久しぶりに自由が丘を歩きましたが、やっぱりいいですね。街のサイズ感が絶妙で、そしてそこを行き交う人々の姿がすごくよく似合う街に思います。やはり自由が丘は人出があってこそ。コロナ以来、空き店舗も目立ちますが、人はそこそこ戻ってきました。そんな自由が丘のことを「平日でも休日のような時間が流れる街」と評したのは、ヘンリーズバーガーの統括マネージャー、大竹さんです。
ヘンリーズバーガーは秋葉原に2号店を出していましたが、新型コロナの影響により、一昨年の6月に閉店。1年半のブランクを経て、新たに出店したのがここ自由が丘です。「1号店がある代官山の街の雰囲気に近い場所に出したかった」と大竹さん。確かに、秋葉原より東急沿線の方がヘンリーズバーガーには合っているかも知れません。
店内はカウンターのみ7席。そこまでは代官山の本店と大差ありませんが、自由が丘店はビル3階のテラスが利用できます。それもちょっとしたガーデンテラスのようになっていて、明るくさわやかな自由が丘の雰囲気にぴったり。前回の「ウェーブス」の記事にも書きましたが、背の低い建物が並ぶ街は明るくて広くて、気持ちがいいですね。
ヘンリーズバーガーのメニューは至ってシンプル。パティ1枚から4枚まで、枚数が異なる4つのバーガーがあるのみ。A5ランクの黒毛和牛100%パティを味わうためにある、単純にして明快なメニュー構成です。その4品すべてがチーズバーガー。トッピングは追加チーズと追加パティのみ。ベーコン、エッグ、アボカドなどは最初からありません。
まずはパティ1枚の「ハンバーガー シングル」からいってみましょう。ポップでカラフルなボックスに入って出てきます。が、中身は本格。市ヶ谷の「炭火焼肉 なかはら」で一頭買いしたA5ランク黒毛和牛の肉を超粗挽きにしてパティにしています。メインの部位はスネ肉。「ブラッカウズ」の回でも書いた通り、スネは赤身中心で肉の味が濃く、挽肉に適しています。その他複数の部位を合わせて7〜8mm程度の粗挽きにし、1個100gのボール状に成形。それを鉄板にのせて上からギューッとスマッシュ!
この調理法を「smash burger」と言います。ギュッと圧力をかけることで挽肉同士が結着し、中心部はしっとりジューシーに、外に広がった縁の部分はギザギザのカリカリに焼き上がります。「ミッケラー カンダ」によって昨今注目されるようになったスマッシュバーガーですが、ヘンリーズではそれ以前からスマッシュ式でグリルしていました。アメリカ生まれのオーナー中原健太郎さんが、どうやら現地で調理の様子を見ていたようなんですね。そんな中原さんの在米時の呼び名は「ヘンリー」。店の名前の由来です。
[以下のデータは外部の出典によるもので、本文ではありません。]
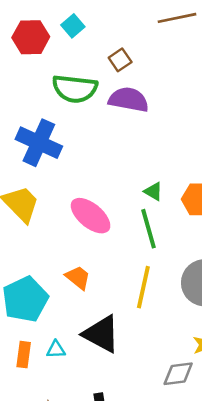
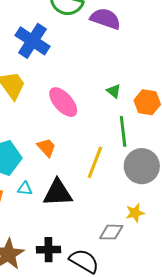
green line: (149, 229) -> (123, 131), moved
black triangle: (101, 334) -> (58, 193), turned -40
cyan triangle: (56, 350) -> (25, 189), moved

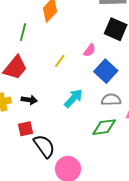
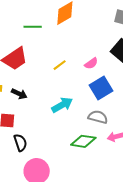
green line: (23, 32) -> (33, 27), turned 60
black semicircle: (44, 146) -> (20, 143), size x0.7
かぶりつけば、まず際立つのはバンズの歯切れのよさ。サックリと気持ちよく噛み切れます。バンズのみだとパサッとややドライですが、パティと合わさった箇所を食べると、生地に油がしっとり染みて絶妙のハーモニー。コゲ味の「プン」と利いたパティが抜群の存在感を発揮しています。
「牛肉は焦げ目を付けないと肉の味が出ない。香りが出ない」と大竹さん。つまり、スマッシュ式によるヘンリーズの調理法は「いかにおいしく焦げ目を付けるか」に力点が置かれているワケですね。ソースがやや多く感じられましたが、レリッシュの酸味がさわやかで、言うなれば、黒毛和牛の“ガチ”な味わいを“ポップ”にデコレートしているようにも思えました。
以上が「シングル」の感想です。問題はここから……。
「ヘンリーズはダブルから」という定説があります。黒毛和牛パティを味わうなら「シングルよりダブル」という意味ですが、それに倣い「ダブル」を食べてみたところ……やっぱりダブルでしょ! ヘンリーズらしさが確かによく表れています。プンプンと匂い立つビーフのフレーバー。「牛」の味がこんなにもするバーガーもそうはありません。オリジナルソースはケチャップ&マヨネーズベースのオーロラ的ソースで、スイートレリッシュの酸味と各種スパイスの辛味がよく利いています。チーズはメルトしたチェダーが2枚。
ところでメニュー表に「チーズあり? or なし?」と書いてあったのをご記憶でしょうか。注文時に口頭でも必ず聞かれるのですが、そこを聞き流さずに立ち止まって考えてみてください。「このバーガー、チーズなしで食べたらどうなるんだろう?」と。これが次なる問題です。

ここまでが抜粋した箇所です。